_Activity_
Everything in the entries except the pictures should be repeated exactly.
----------------------------------------
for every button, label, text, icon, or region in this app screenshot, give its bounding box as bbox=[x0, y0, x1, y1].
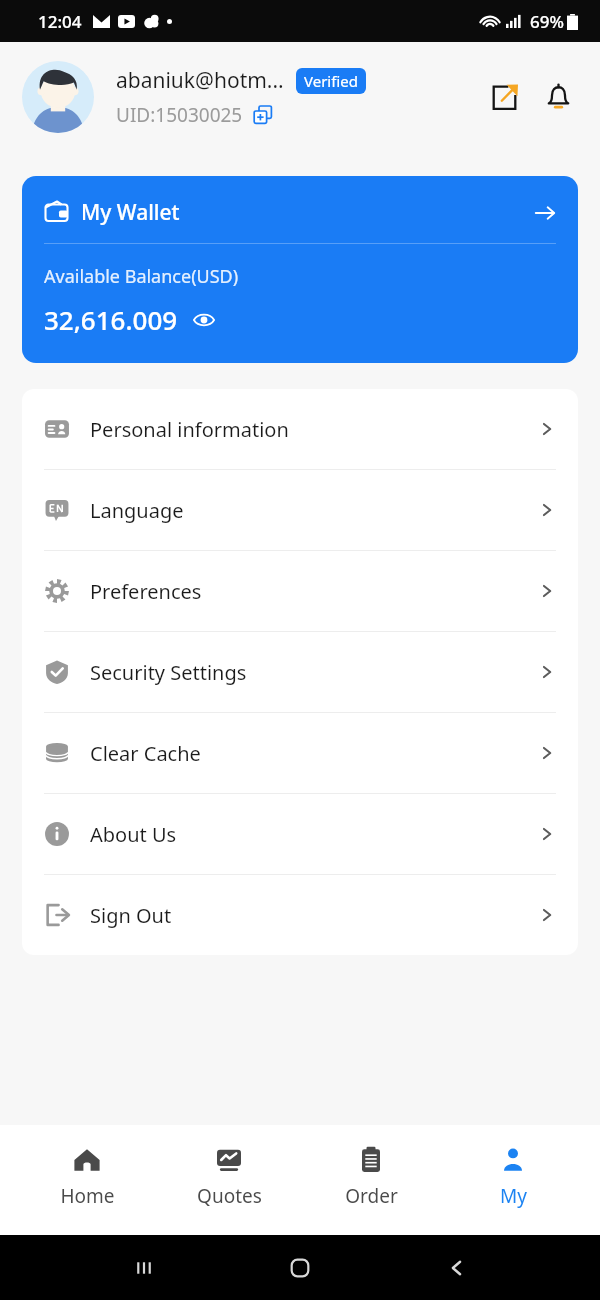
staticText: UID:15030025 bbox=[116, 102, 243, 128]
button[interactable]: Security Settings bbox=[22, 632, 578, 712]
button[interactable]: Preferences bbox=[22, 551, 578, 631]
staticText: Quotes bbox=[197, 1183, 262, 1209]
staticText: Verified bbox=[304, 71, 358, 91]
button[interactable]: Personal information bbox=[22, 389, 578, 469]
staticText: 69% bbox=[530, 10, 564, 33]
button[interactable]: Sign Out bbox=[22, 875, 578, 955]
button[interactable]: Language bbox=[22, 470, 578, 550]
button[interactable]: Copy UID bbox=[253, 105, 273, 125]
staticText: 12:04 bbox=[38, 10, 82, 33]
button[interactable]: Quotes bbox=[174, 1141, 284, 1213]
staticText: About Us bbox=[90, 821, 177, 848]
button[interactable]: My bbox=[458, 1141, 568, 1213]
staticText: Language bbox=[90, 497, 184, 524]
button[interactable]: Notifications bbox=[538, 77, 578, 117]
staticText: Clear Cache bbox=[90, 740, 201, 767]
staticText: abaniuk@hotm... bbox=[116, 66, 284, 95]
button[interactable]: Toggle balance visibility bbox=[192, 308, 216, 332]
staticText: Security Settings bbox=[90, 659, 247, 686]
button[interactable]: About Us bbox=[22, 794, 578, 874]
staticText: Sign Out bbox=[90, 902, 172, 929]
staticText: Personal information bbox=[90, 416, 289, 443]
staticText: 32,616.009 bbox=[44, 302, 178, 337]
button[interactable]: Order bbox=[316, 1141, 426, 1213]
staticText: Order bbox=[345, 1183, 398, 1209]
button[interactable]: Home bbox=[32, 1141, 142, 1213]
button[interactable]: My Wallet bbox=[22, 176, 578, 363]
staticText: Home bbox=[60, 1183, 115, 1209]
staticText: Available Balance(USD) bbox=[44, 264, 239, 289]
staticText: My Wallet bbox=[81, 198, 180, 227]
button[interactable]: Share bbox=[484, 77, 524, 117]
staticText: Preferences bbox=[90, 578, 202, 605]
staticText: My bbox=[500, 1183, 527, 1209]
button[interactable]: Clear Cache bbox=[22, 713, 578, 793]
----------------------------------------
_Reply to the task_
for every button, label, text, icon, or region in this app screenshot, give its bounding box as bbox=[x0, y0, x1, y1].
staticText: UID:15030025 bbox=[116, 102, 243, 128]
button[interactable]: Security Settings bbox=[22, 632, 578, 712]
button[interactable]: Preferences bbox=[22, 551, 578, 631]
staticText: Quotes bbox=[197, 1183, 262, 1209]
staticText: Verified bbox=[304, 71, 358, 91]
button[interactable]: Personal information bbox=[22, 389, 578, 469]
staticText: 69% bbox=[530, 10, 564, 33]
button[interactable]: Sign Out bbox=[22, 875, 578, 955]
button[interactable]: Language bbox=[22, 470, 578, 550]
button[interactable]: Copy UID bbox=[253, 105, 273, 125]
staticText: 12:04 bbox=[38, 10, 82, 33]
button[interactable]: Quotes bbox=[174, 1141, 284, 1213]
staticText: About Us bbox=[90, 821, 177, 848]
button[interactable]: My bbox=[458, 1141, 568, 1213]
staticText: Language bbox=[90, 497, 184, 524]
button[interactable]: Notifications bbox=[538, 77, 578, 117]
staticText: Clear Cache bbox=[90, 740, 201, 767]
staticText: abaniuk@hotm... bbox=[116, 66, 284, 95]
button[interactable]: Toggle balance visibility bbox=[192, 308, 216, 332]
staticText: Security Settings bbox=[90, 659, 247, 686]
button[interactable]: About Us bbox=[22, 794, 578, 874]
staticText: Sign Out bbox=[90, 902, 172, 929]
staticText: Personal information bbox=[90, 416, 289, 443]
staticText: 32,616.009 bbox=[44, 302, 178, 337]
button[interactable]: Order bbox=[316, 1141, 426, 1213]
staticText: Order bbox=[345, 1183, 398, 1209]
button[interactable]: Home bbox=[32, 1141, 142, 1213]
button[interactable]: My Wallet bbox=[22, 176, 578, 363]
staticText: Home bbox=[60, 1183, 115, 1209]
staticText: Available Balance(USD) bbox=[44, 264, 239, 289]
staticText: My Wallet bbox=[81, 198, 180, 227]
button[interactable]: Share bbox=[484, 77, 524, 117]
staticText: Preferences bbox=[90, 578, 202, 605]
staticText: My bbox=[500, 1183, 527, 1209]
button[interactable]: Clear Cache bbox=[22, 713, 578, 793]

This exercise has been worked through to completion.